Material for the task:
········

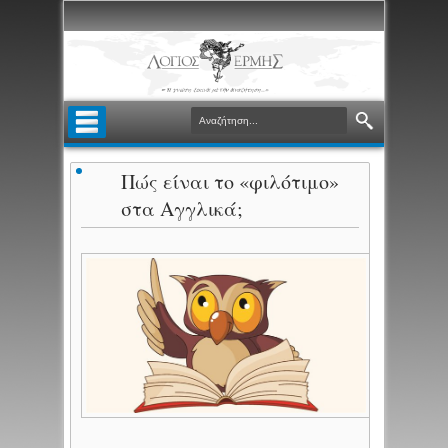
Πώς είναι το «φιλότιμο»
στα Αγγλικά;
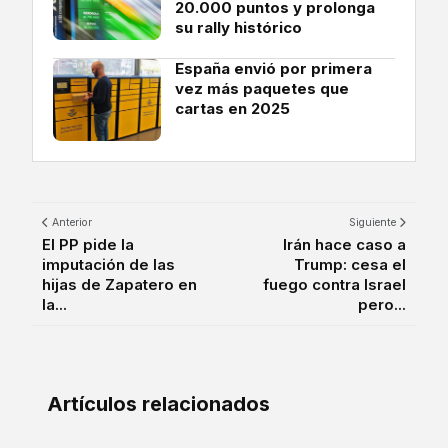
20.000 puntos y prolonga
su rally histórico
España envió por primera
vez más paquetes que
cartas en 2025
Anterior
Siguiente
El PP pide la
Irán hace caso a
imputación de las
Trump: cesa el
hijas de Zapatero en
fuego contra Israel
la...
pero...
Artículos relacionados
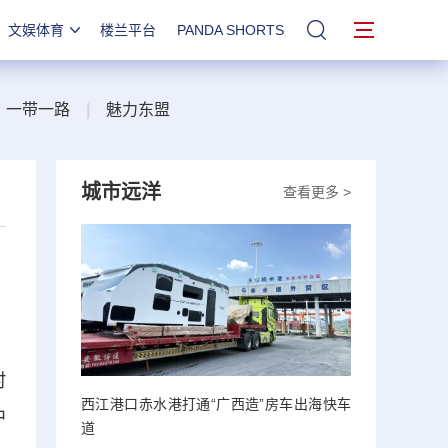
文娱体育
楼兰平台
PANDA SHORTS
站内搜索
一带一路
|
魅力东盟
城市远洋
查看更多 >
村
西江港口赤水港打通“广西造”房车出海快车
中
道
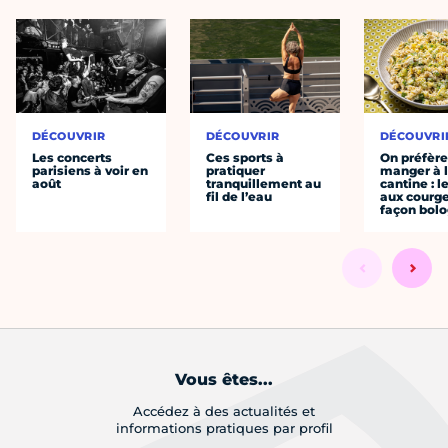
DÉCOUVRIR
DÉCOUVRIR
DÉCOUVRI
Les concerts
Ces sports à
On préfèr
parisiens à voir en
pratiquer
manger à 
août
tranquillement au
cantine : l
fil de l’eau
aux courge
façon bol
Vous êtes...
Accédez à des actualités et
informations pratiques par profil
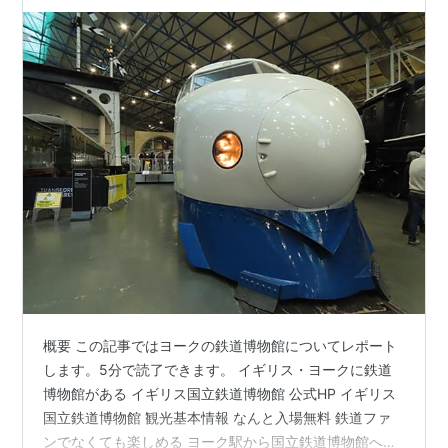
以外でも楽しめる
概要 この記事ではヨークの鉄道博物館についてレポート
します。5分で読了できます。 イギリス・ヨークに鉄道
博物館がある イギリス国立鉄道博物館 公式HP イギリス
国立鉄道博物館 観光基本情報 なんと入場無料 鉄道ファ
ンでなくても楽しめる ヨーク駅から国立鉄道博物館への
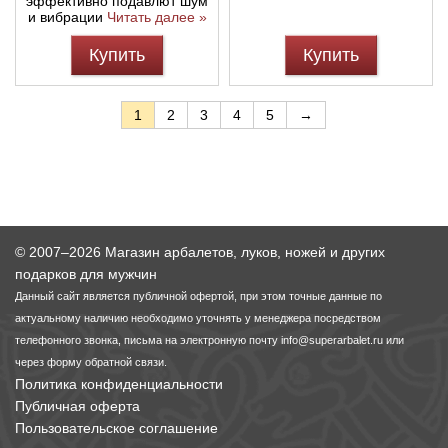
эффективно подавлют шум
и вибрации
Читать далее »
Купить
Купить
1
2
3
4
5
→
© 2007–2026 Магазин арбалетов, луков, ножей и других
подарков для мужчин
Данный сайт является публичной офертой, при этом точные данные по
актуальному наличию необходимо уточнять у менеджера посредством
телефонного звонка, письма на электронную почту
info@superarbalet.ru
или
через форму обратной связи.
Политика конфиденциальности
Публичная оферта
Пользовательское соглашение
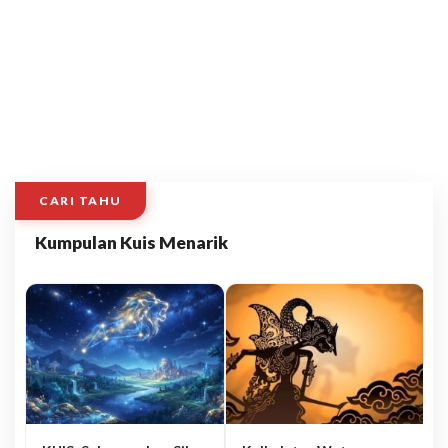
CARI TAHU
Kumpulan Kuis Menarik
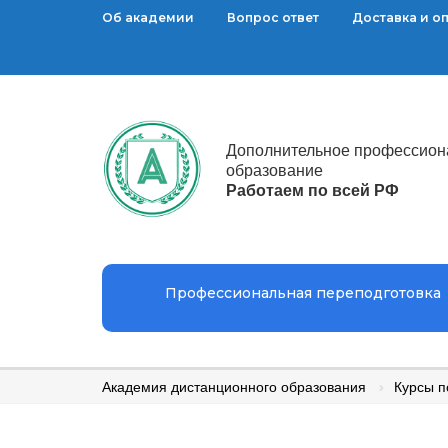
Об академии
Вопрос ответ
Доставка и о
Дополнительное профессион
образование
Работаем по всей РФ
Профессиональная переподготовка
Академия дистанционного образования
Курсы 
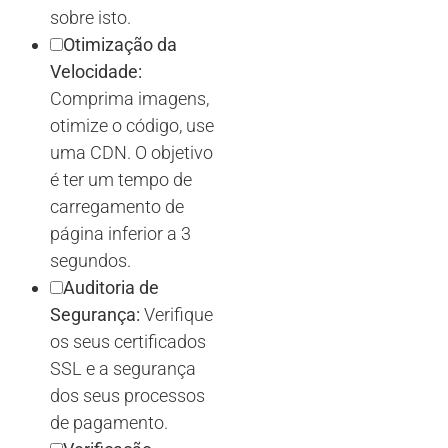
sobre isto.
Otimização da
Velocidade:
Comprima imagens,
otimize o código, use
uma CDN. O objetivo
é ter um tempo de
carregamento de
página inferior a 3
segundos.
Auditoria de
Segurança:
Verifique
os seus certificados
SSL e a segurança
dos seus processos
de pagamento.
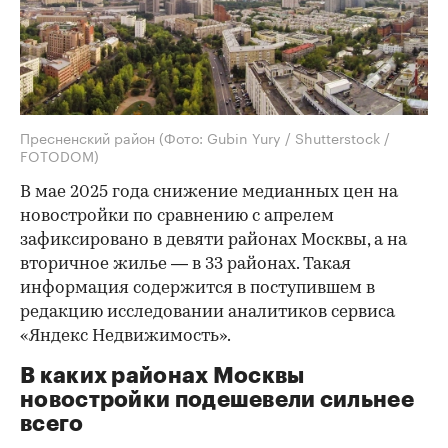
Пресненский район
(Фото: Gubin Yury / Shutterstock /
FOTODOM)
В мае 2025 года снижение медианных цен на
новостройки по сравнению с апрелем
зафиксировано в девяти районах Москвы, а на
вторичное жилье — в 33 районах. Такая
информация содержится в поступившем в
редакцию исследовании аналитиков сервиса
«Яндекс Недвижимость».
В каких районах Москвы
новостройки подешевели сильнее
всего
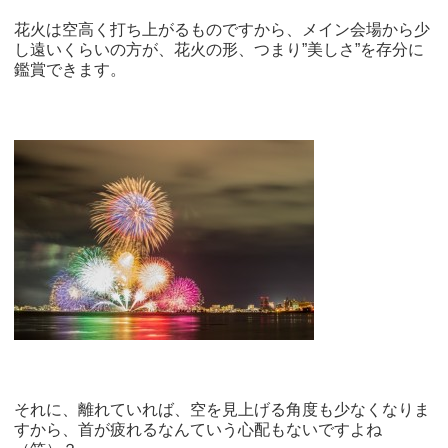
花火は空高く打ち上がるものですから、メイン会場から少
し遠いくらいの方が、花火の形、つまり”美しさ”を存分に
鑑賞できます。
それに、離れていれば、空を見上げる角度も少なくなりま
すから、首が疲れるなんていう心配もないですよね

········

Task statement:
Once the pictures are removed, copy the listing exactly.

Response to the task:
Πώς είναι το «φιλότιμο»
στα Αγγλικά;
20.000 puntos y prolonga
su rally histórico
España envió por primera
vez más paquetes que
cartas en 2025
Anterior
Siguiente
El PP pide la
Irán hace caso a
imputación de las
Trump: cesa el
hijas de Zapatero en
fuego contra Israel
la...
pero...
Artículos relacionados
文娱体育
楼兰平台
PANDA SHORTS
站内搜索
一带一路
|
魅力东盟
城市远洋
查看更多 >
村
西江港口赤水港打通“广西造”房车出海快车
中
道
DÉCOUVRIR
DÉCOUVRIR
DÉCOUVRI
Les concerts
Ces sports à
On préfèr
parisiens à voir en
pratiquer
manger à 
août
tranquillement au
cantine : l
fil de l’eau
aux courge
façon bol
Vous êtes...
Accédez à des actualités et
informations pratiques par profil
以外でも楽しめる
概要 この記事ではヨークの鉄道博物館についてレポート
します。5分で読了できます。 イギリス・ヨークに鉄道
博物館がある イギリス国立鉄道博物館 公式HP イギリス
国立鉄道博物館 観光基本情報 なんと入場無料 鉄道ファ
ンでなくても楽しめる ヨーク駅から国立鉄道博物館への
эффективно подавлют шум
и вибрации
Читать далее »
Купить
Купить
1
2
3
4
5
→
© 2007–2026 Магазин арбалетов, луков, ножей и других
подарков для мужчин
Данный сайт является публичной офертой, при этом точные данные по
актуальному наличию необходимо уточнять у менеджера посредством
телефонного звонка, письма на электронную почту
info@superarbalet.ru
или
через форму обратной связи.
Политика конфиденциальности
Публичная оферта
Пользовательское соглашение
CARI TAHU
Kumpulan Kuis Menarik
Об академии
Вопрос ответ
Доставка и о
Дополнительное профессион
образование
Работаем по всей РФ
Профессиональная переподготовка
Академия дистанционного образования
Курсы 
sobre isto.
Otimização da
Velocidade:
Comprima imagens,
otimize o código, use
uma CDN. O objetivo
é ter um tempo de
carregamento de
página inferior a 3
segundos.
Auditoria de
Segurança:
Verifique
os seus certificados
SSL e a segurança
dos seus processos
de pagamento.
Пресненский район
(Фото: Gubin Yury / Shutterstock /
FOTODOM)
В мае 2025 года снижение медианных цен на
новостройки по сравнению с апрелем
зафиксировано в девяти районах Москвы, а на
вторичное жилье — в 33 районах. Такая
информация содержится в поступившем в
редакцию исследовании аналитиков сервиса
«Яндекс Недвижимость».
В каких районах Москвы
новостройки подешевели сильнее
всего
花火は空高く打ち上がるものですから、メイン会場から少
し遠いくらいの方が、花火の形、つまり”美しさ”を存分に
鑑賞できます。
それに、離れていれば、空を見上げる角度も少なくなりま
すから、首が疲れるなんていう心配もないですよね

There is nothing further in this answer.